Romans 8:28-29, And we know that God causes all things to work together for good to those who love God, to those who are called according to His purpose. For those whom He foreknew, He also predestined to become conformed to the image of His Son…


  • Though great troubles were lined out for Joseph, though he was stuff, bound up and stuck in the dungeon of confinement, the Lord had an assignment for Joseph, and that assignment would come with both fire and refinement, but God’s work would surely come to pass.


Illus. Sold!

Psalm 105:20, The king sent and released him, the ruler of peoples, and set him free.


  • Remember, Psalm 105 is a Psalm of remembrance…Its purpose, to remember what God has done, to look to Him, and then have faith and trust in Him in the midst of whatever we are in…


  • Remember His Wonder Working Ways, Today…


  • It is recorded in Genesis 50 that after Joseph’s father passed away, his brothers became worried.

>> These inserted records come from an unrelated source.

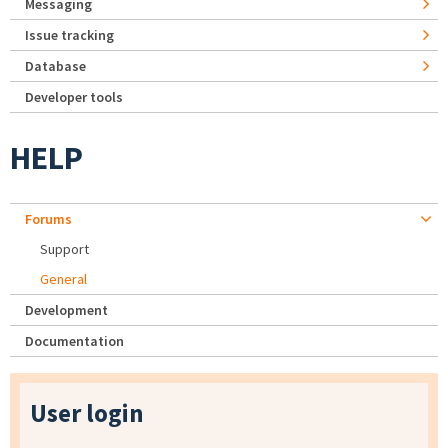
Messaging
Issue tracking
Database
Developer tools
HELP
Forums
Support
General
Development
Documentation
User login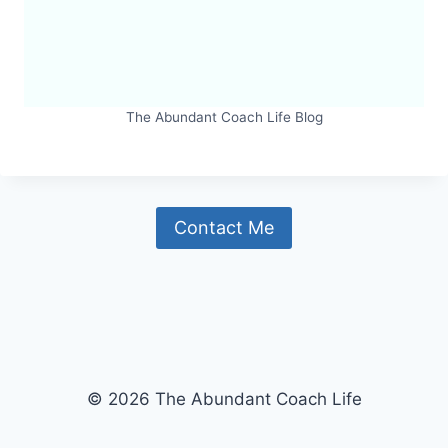
The Abundant Coach Life Blog
Contact Me
© 2026 The Abundant Coach Life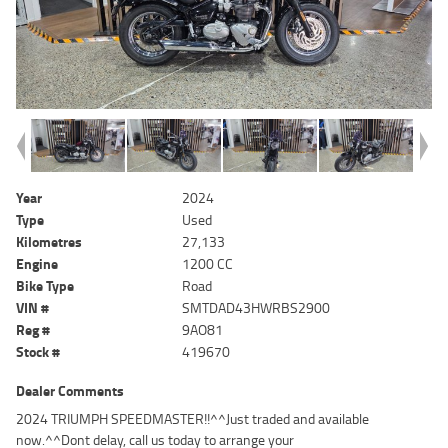
Year
2024
Type
Used
Kilometres
27,133
Engine
1200 CC
Bike Type
Road
VIN #
SMTDAD43HWRBS2900
Reg #
9AO81
Stock #
419670
Dealer Comments
2024 TRIUMPH SPEEDMASTER!!^^Just traded and available
now.^^Dont delay, call us today to arrange your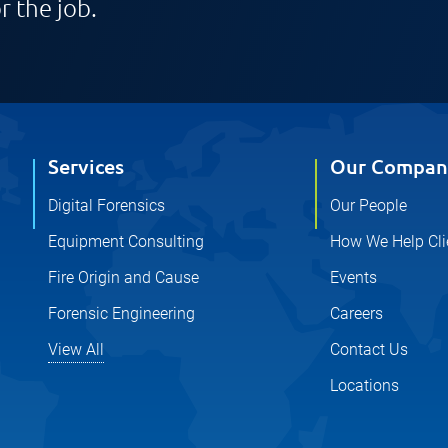
r the job.
Services
Our Compan
Digital Forensics
Our People
Equipment Consulting
How We Help Cli
Fire Origin and Cause
Events
Forensic Engineering
Careers
View All
Contact Us
Locations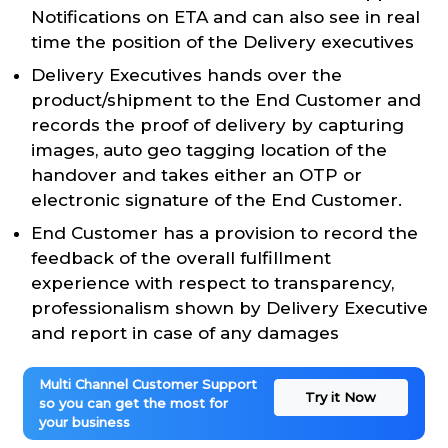
Notifications on ETA and can also see in real
time the position of the Delivery executives
Delivery Executives hands over the
product/shipment to the End Customer and
records the proof of delivery by capturing
images, auto geo tagging location of the
handover and takes either an OTP or
electronic signature of the End Customer.
End Customer has a provision to record the
feedback of the overall fulfillment
experience with respect to transparency,
professionalism shown by Delivery Executive
and report in case of any damages
Multi Channel Customer Support
Try it Now
so you can get the most for
your business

Genesis 50:15-20, When Joseph’s brothers had seen that their father was dead, they said, “What if Joseph holds a grudge against us and pays us back in full for all the wrong which we did to him!” So they sent instructions to Joseph, saying, “Your father commanded us before he died, saying, ‘This is what you shall say to Joseph: “Please forgive, I beg you, the offense of your brothers and their sin, for they did you wrong.”’ And now, please forgive the offense of the servants of the God of your father.” And Joseph wept when they spoke to him. Then his brothers also came and fell down before him and said, “Behold, we are your servants.” But Joseph said to them, “Do not be afraid, for am I in God’s place? As for you, you meant evil against me, but God meant it for good in order to bring about this present result, to keep many people alive.


  • This scene took place nearly 40 years after Joseph was sold into slavery.


  • They are worried that Joseph is now going to pay them back for their wrongs. They understood his power and authority.


Psalm 105:21-22, He [The King of Egypt] made him lord of his house, and ruler over all his possessions, to imprison his high officials at will, that he might teach his elders wisdom.


  • Joseph’s response to them is a powerful one. “You intended to harm me, but God intended it for good, to accomplish what is not being done, the saving of many lives.


  • If he had not been sold by his brothers, he would not have gone to live in Egypt in Potiphars house; had he not gone to Potiphar’s house he would not have been falsely accused and imprisoned. Had he not been imprisoned, he would not have met the cupbearer of the king; and had he not been forgotten by the cupbearer of the king, he would not have met the king at the time he was needed which was two years later when Pharaoh had a dream.


  • God was working wonders, and he was weaving it all together for the present result in Joseph’s life, to present many people alive.


  • Perhaps today you need a reminder that our God is still the God of wonder, He is still the wonder working God and He weaves and works things together, meaning them for good, even the things that aren’t easily understood.


1 Corinthians 13:12, For now we see in a mirror dimly, but then face to face; now I know in part, but then I will know fully, just as I also have been fully known.


Psalm 27:13, I would have lost heart, unless I had believed that I would see the goodness of the Lord in the land of the living.


Illus. Let God Work the Wonders.


Psalm 105:1-5; 16-22
1Give thanks to the Lord, call upon His name;
Make His deeds known among the peoples.
2Sing to Him, sing praises to Him;
Tell of all His wonders.
3Boast in His holy name;
May the heart of those who seek the Lord be joyful.
4Seek the Lord and His strength;
Seek His face continually.
5Remember His wonders which He has done,
His marvels and the judgments spoken by His mouth.
16And He called for a famine upon the land;
He broke the whole staff of bread.
17He sent a man before them,
Joseph, who was sold as a slave.
18They forced his feet into shackles,
He was put in irons;
19Until the time that his word came to pass,
The word of the Lord refined him.
20The king sent and released him,
The ruler of peoples, and set him free.
21He made him lord of his house,
And ruler over all his possessions,
22To imprison his high officials at will,
That he might teach his elders wisdom.